(INPUT FOR THIS TASK Opens)
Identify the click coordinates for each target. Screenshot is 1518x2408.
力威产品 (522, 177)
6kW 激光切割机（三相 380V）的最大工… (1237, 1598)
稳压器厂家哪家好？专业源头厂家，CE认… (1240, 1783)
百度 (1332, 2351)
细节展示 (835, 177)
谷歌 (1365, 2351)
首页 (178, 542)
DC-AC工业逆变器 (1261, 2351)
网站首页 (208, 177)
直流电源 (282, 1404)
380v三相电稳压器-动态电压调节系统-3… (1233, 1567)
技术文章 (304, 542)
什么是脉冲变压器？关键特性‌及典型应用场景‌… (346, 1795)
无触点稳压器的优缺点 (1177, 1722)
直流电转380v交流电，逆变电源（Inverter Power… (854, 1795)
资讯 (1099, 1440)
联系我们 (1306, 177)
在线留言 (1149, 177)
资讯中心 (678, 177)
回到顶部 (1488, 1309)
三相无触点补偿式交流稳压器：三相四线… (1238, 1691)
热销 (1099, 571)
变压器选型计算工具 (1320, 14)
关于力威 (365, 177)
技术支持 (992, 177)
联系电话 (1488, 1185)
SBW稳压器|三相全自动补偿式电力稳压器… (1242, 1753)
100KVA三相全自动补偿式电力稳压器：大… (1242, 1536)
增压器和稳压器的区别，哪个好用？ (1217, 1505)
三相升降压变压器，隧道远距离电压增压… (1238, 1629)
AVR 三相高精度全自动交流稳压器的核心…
(INPUT FOR THIS TASK Closes)
(INPUT FOR THIS TASK Opens)
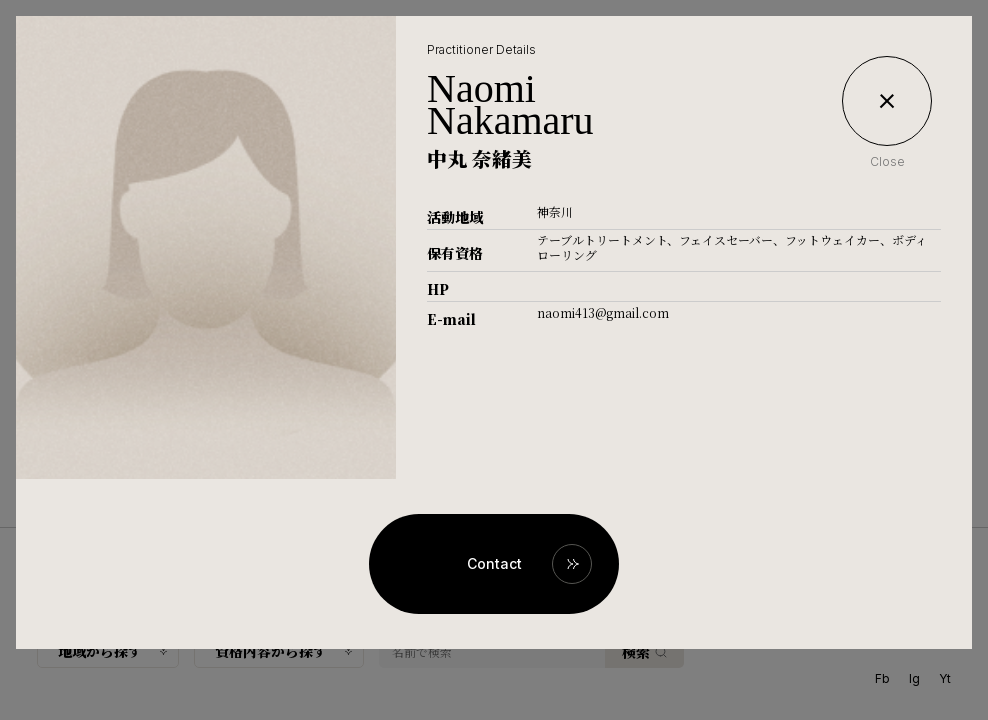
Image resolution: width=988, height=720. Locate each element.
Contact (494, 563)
(INPUT FOR THIS TASK Closes)
**WHAT IS NEEDED:** Copy all lines from the data that hold the word "each".

**EXERCISE OUTPUT:**
Identify the click coordinates for each target. Screenshot is 1518x2408.
Image resolution: width=988, height=720. Locate each element.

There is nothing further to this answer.